(Roughly) Daily

“Here’s to alcohol: the cause of, and solution to, all of life’s problems.”*…

“It is well to remember that there are five reasons for drinking: the arrival of a friend, one’s present or future thirst, the excellence of the wine, or any other reason.”
– Latin proverb

The BBC reports:

At high-end bars in the United States and United Kingdom, bartenders are crafting cocktails with ingredients like crickets, tarantulas, scorpions and even giant ants.
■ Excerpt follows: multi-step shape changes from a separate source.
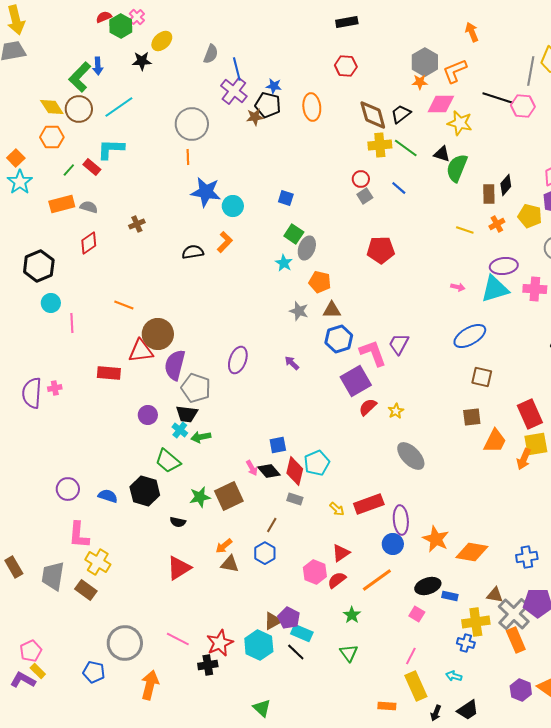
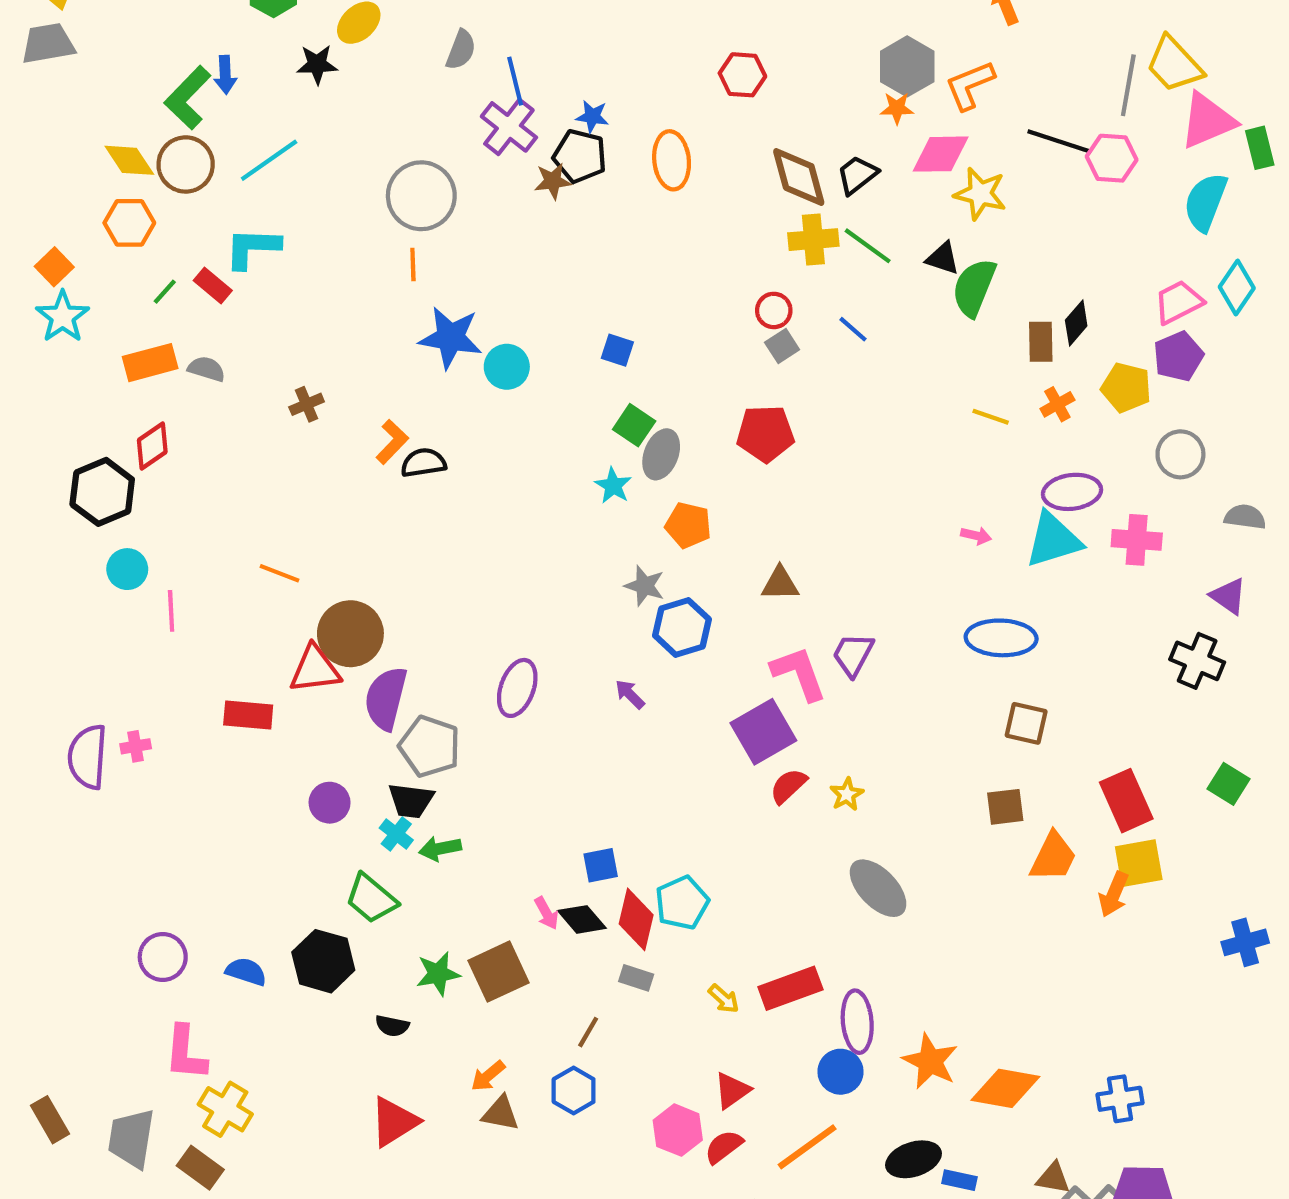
orange L-shape: (225, 242) -> (392, 442), moved
red diamond: (89, 243) -> (152, 446), moved
red pentagon: (381, 250) -> (765, 434), moved
brown triangle: (332, 310) -> (780, 584), moved
blue ellipse: (470, 336) -> (1001, 638), turned 32
blue hexagon: (339, 339) -> (682, 627), moved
The Artesian bar at the Langham hotel in London has been serving up their Langham Tea Punch for just over a year. The ingredients include Courvoisier cognac, Japanese sencha tea and an oven-baked tarantula and scorpion [pictured above]. Just last month, the bar upped the ante by introducing their Vieux Carre cocktail, which pairs cognac and rye whiskey with a side of toasted Colombian giant ants and Mopani worms. Both cocktails cost £16.50

“The drinks are a great talking point since insects aren’t a typical source of nutrition in the UK,” said Artesian head barman Alex Kratena, who noted the cocktails are usually ordered in groups. “Some insects get toasted, which brings the drink extra flavour and some are used for decorative purposes. Most are rather tasty!”

Stateside, White and Church in New York City serves up a trio of insect cocktails, including a cinnamon-flavoured rum paired with honeybees, a margarita-like drink with Mexican spicy worms, and a Batida de Cocco drink with heavy cream and dried grasshoppers. The drinks ring up at $13 each.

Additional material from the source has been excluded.